See Case X., page 707; also Fig. 25.

That the operation is not the easiest in the range of surgical practice is obvious; the good effects sometimes following simple cauterization in cases of morbid growth are illustrated in the report of cases, Section IV.

II. DISCISION.-All instruments designed for intra-laryngeal operations must, of course, have the proper size, bend, and construction, so that they can be passed directly down into the cavity, and that the cutting, or otherwise operating, portion can be easily brought into contact with the tumor to be operated upon; nor does the same size and bend exactly suit all individuals. To these two points I shall not again allude.
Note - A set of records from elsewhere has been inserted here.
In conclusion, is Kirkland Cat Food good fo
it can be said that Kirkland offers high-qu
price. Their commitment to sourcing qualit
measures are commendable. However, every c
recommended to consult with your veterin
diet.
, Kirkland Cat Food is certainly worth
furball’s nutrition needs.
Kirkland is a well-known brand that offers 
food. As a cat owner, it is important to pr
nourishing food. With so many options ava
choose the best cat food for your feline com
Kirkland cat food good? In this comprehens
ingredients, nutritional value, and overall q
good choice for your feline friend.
Discision, or the method of extirpating a morbid growth within the larynx by repeated incisions, has first been accomplished by Von Bruns, who has made it the subject of a monograph.' On three successive days a number of small incisions were made into the tissue of a polypus attached below the left vocal cord. On the first day the bleeding was comparatively profuse; the patient experienced no pain at all; for about three-quarters of an hour he threw up blood with coughing, amounting, perhaps, to two ounces, and for the rest of the day he hawked up a little more with phlegm. After the third day the polyp began to look like necrosed connective tissue, and was rapidly disintegrated and thrown off, so that in two days more it had all disappeared but a little suppurating stump. This gradually cicatrized and shrank still more, so that the hoarseness and acantophonia, under which the patient had previously labored, entirely disappeared. With all the preparatory exercises the treatment lasted two months. The discisions were performed with a kind of scissors-a very ingenious instrumentbut Lewin justly criticizes it as rendering the operation exceedingly difficult. Bruns himself has since operated by excision with a greatly simplified instrument, which may also be used for the method now under consideration, and of which the accompanying figure (Fig. 3) is a representation (of almost natural size) taken from his most recent work. The best knife for this purpose, however, is Leiter's, the instrument maker's of Vienna. This is recommended by Semeleder and others, and a description of it in English has just

'Op. cit., pp. 28-31.

2 Nachtrag zu meiner Schrift: Die erste Ausrottung eines Polypen in der Kehlkopfshöhle. Tübingen, 1863.